Lo studio REVIVE (REal Women’s VIew of Treatment Options for Menopausal Vulvar/Vaginal ChangEs), condotto in quattro paesi europei, Italia inclusa, su mille donne italiane in menopausa con almeno un sintomo di atrofia vulvo-vaginale, ha rilevato come il 78% delle intervistate abbia indicato il fastidio provocato dalla secchezza vaginale e il dolore durante il rapporto sessuale, come uno dei sintomi più invalidanti dell’atrofia vulvo-vaginale stessa.
La menopausa porta con sé molto spesso atrofia vulvo-vaginale (AVV): lo studio EU REVIVE ha evidenziato come il 75% delle donne italiane in post menopausa sia sessualmente attivo nonostante il manifestarsi di uno o più sintomi legati all’AVV, e la riduzione dello stimolo o desiderio sessuale causati dal disturbo stesso.
I trattamenti principali per l’AVV, almeno fino ad oggi, comprendono la terapia ormonale sostitutiva (TOS) e la terapia estrogenica locale.
La terapia ormonale sostitutiva consiste nella somministrazione per bocca o via pelle di estrogeni: tale trattamento permette di ripristinare il normale pH vaginale, ispessire e rivascolarizzare l’epitelio, nonché migliorare la lubrificazione vaginale.
Quando questo trattamento però non è davvero indispensabile per curare solo l’AVV, è meglio ricorrere alla terapia estrogenica locale che non comporta nessuno degli effetti sistemici avversi determinati dalla terapia sostitutiva, avvalendosi in particolare di ovuli, creme, compresse, gel o anelli vaginali.
Molte donne però non sono disposte a utilizzare le terapie locali a base di estrogeni perché le considerano scomode (devono inserirle con regolarità in vagina) oppure perché sono preoccupate dagli effetti collaterali legati agli estrogeni contenuti nelle formulazioni, seppur applicate per via locale: tutte queste variabili possono compromettere negativamente l’aderenza al trattamento e determinare una gestione subottimale dell’AVV.
L’AVV si può affrontare anche mediante l’utilizzo di lubrificanti e trattamenti non ormonali: i lubrificanti servono essenzialmente per arginare il dolore durante i rapporti, ma non costituiscono una soluzione terapeutica.

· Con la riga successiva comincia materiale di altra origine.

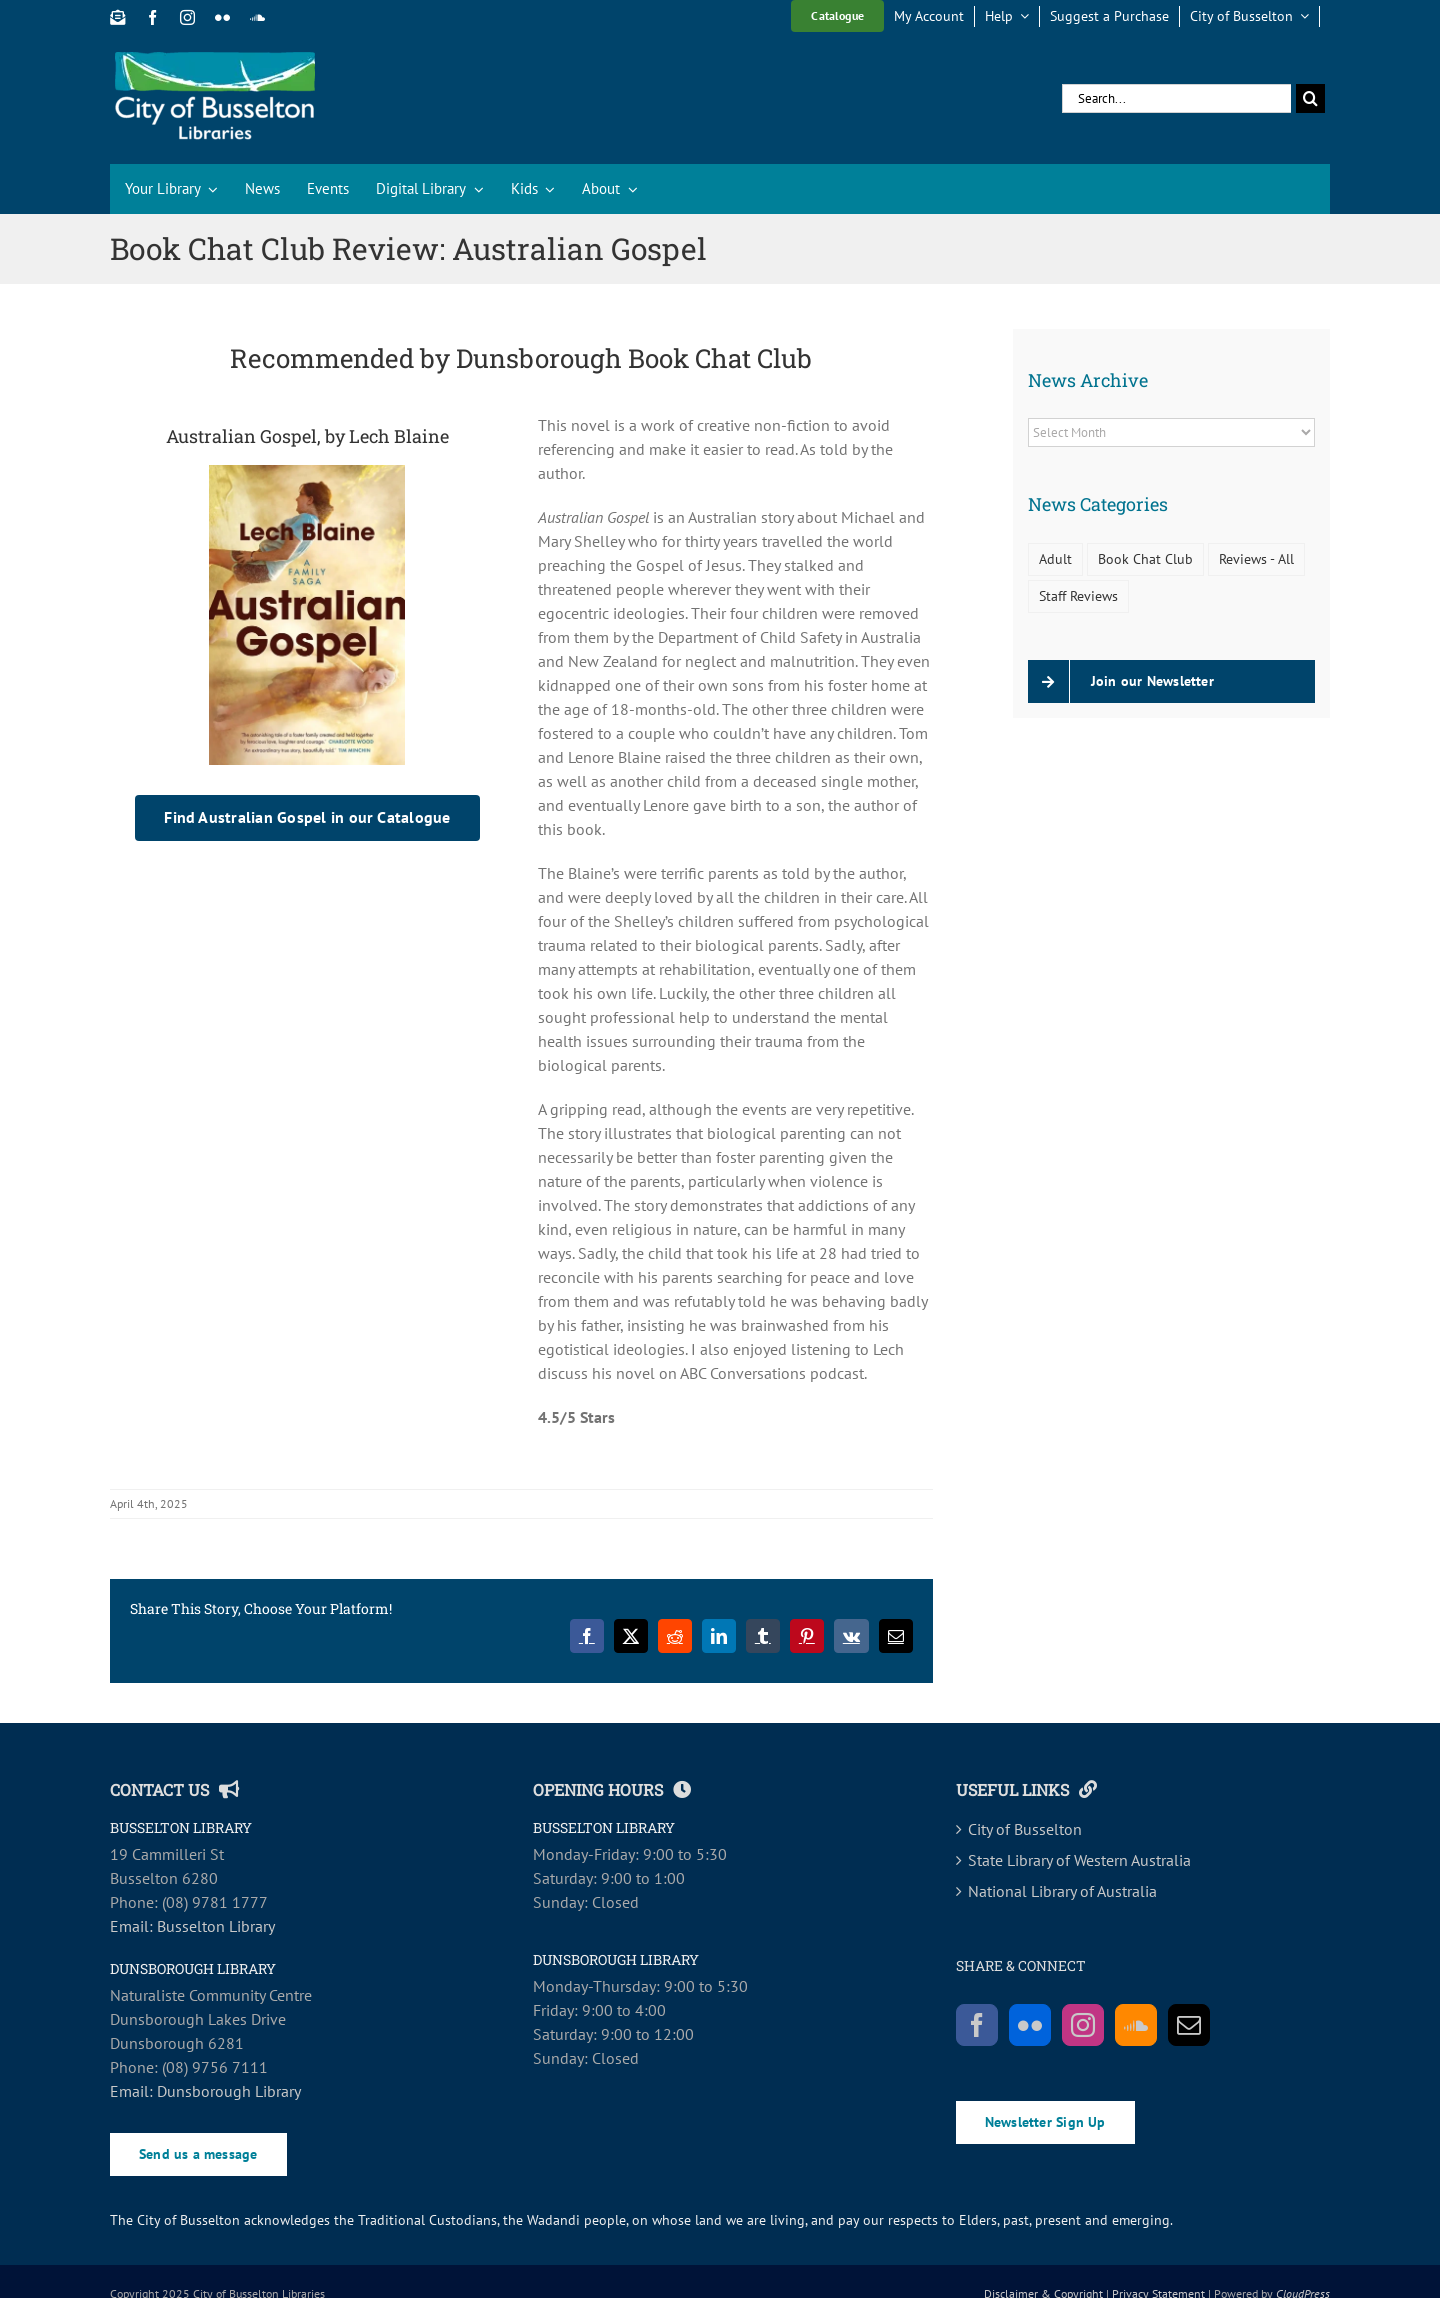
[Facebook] (977, 2025)
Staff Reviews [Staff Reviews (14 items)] (1078, 595)
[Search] (1310, 98)
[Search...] (1176, 98)
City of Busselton (1025, 1829)
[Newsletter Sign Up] (117, 17)
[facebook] (152, 17)
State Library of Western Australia (1079, 1860)
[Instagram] (1083, 2025)
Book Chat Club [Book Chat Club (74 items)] (1145, 558)
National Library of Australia (1062, 1891)
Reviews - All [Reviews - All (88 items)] (1256, 558)
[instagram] (187, 17)
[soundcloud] (257, 17)
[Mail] (1189, 2025)
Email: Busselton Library (192, 1926)
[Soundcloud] (1136, 2025)
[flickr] (222, 17)
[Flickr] (1030, 2025)
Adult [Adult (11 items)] (1055, 558)
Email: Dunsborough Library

Stesso discorso vale per gli idratanti vaginali, anche se alcuni dati suggeriscono che l’uso costante di agenti idratanti e di alcune sostanze nutrienti possano avere comunque un effetto più duraturo.

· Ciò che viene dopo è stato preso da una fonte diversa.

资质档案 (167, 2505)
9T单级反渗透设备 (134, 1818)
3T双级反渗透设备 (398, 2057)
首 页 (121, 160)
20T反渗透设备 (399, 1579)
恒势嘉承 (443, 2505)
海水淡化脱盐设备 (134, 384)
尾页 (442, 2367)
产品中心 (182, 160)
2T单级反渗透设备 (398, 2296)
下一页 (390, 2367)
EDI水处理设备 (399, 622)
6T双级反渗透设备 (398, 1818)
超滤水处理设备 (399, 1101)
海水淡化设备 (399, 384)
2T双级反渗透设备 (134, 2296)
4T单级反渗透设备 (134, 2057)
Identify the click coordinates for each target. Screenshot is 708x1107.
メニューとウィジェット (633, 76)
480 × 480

Come spiega la professoressa Rossella Nappi della Clinica Ostetrica & Ginecologica, IRCCS Policlinico San Matteo, Dipartimento di Scienze Cliniche, Chirurgiche, Diagnostiche e Pediatriche dell'Università degli Studi di Pavia, «un nuovo approccio al problema è costituito dalla prescrizione dell’ospemifene per os, una molecola che non è un ormone, ma che esercita sulle cellule della vagina un’azione simile a quella esercitata da un estrogeno. È un farmaco che agendo sui tessuti vaginali ne migliora l’elasticità e la lubrificazione, riducendo conseguentemente il dolore in modo che la donna possa vivere il proprio rapporto con serenità e soddisfazione».
«Quando si prescrive una terapia per l’atrofia vulvo-vaginale è buona norma rivedere la paziente dopo tre/quattro mesi per verificare l’aderenza alla terapia e la tollerabilità, una regola generale quando si prescrive un farmaco in menopausa che vale anche per ospemifene – prosegue l’esperta – Per quanto riguarda la durata della terapia, si tratta di un trattamento cronico che può essere assunto in maniera continuativa, prevedendo controlli ginecologici annuali».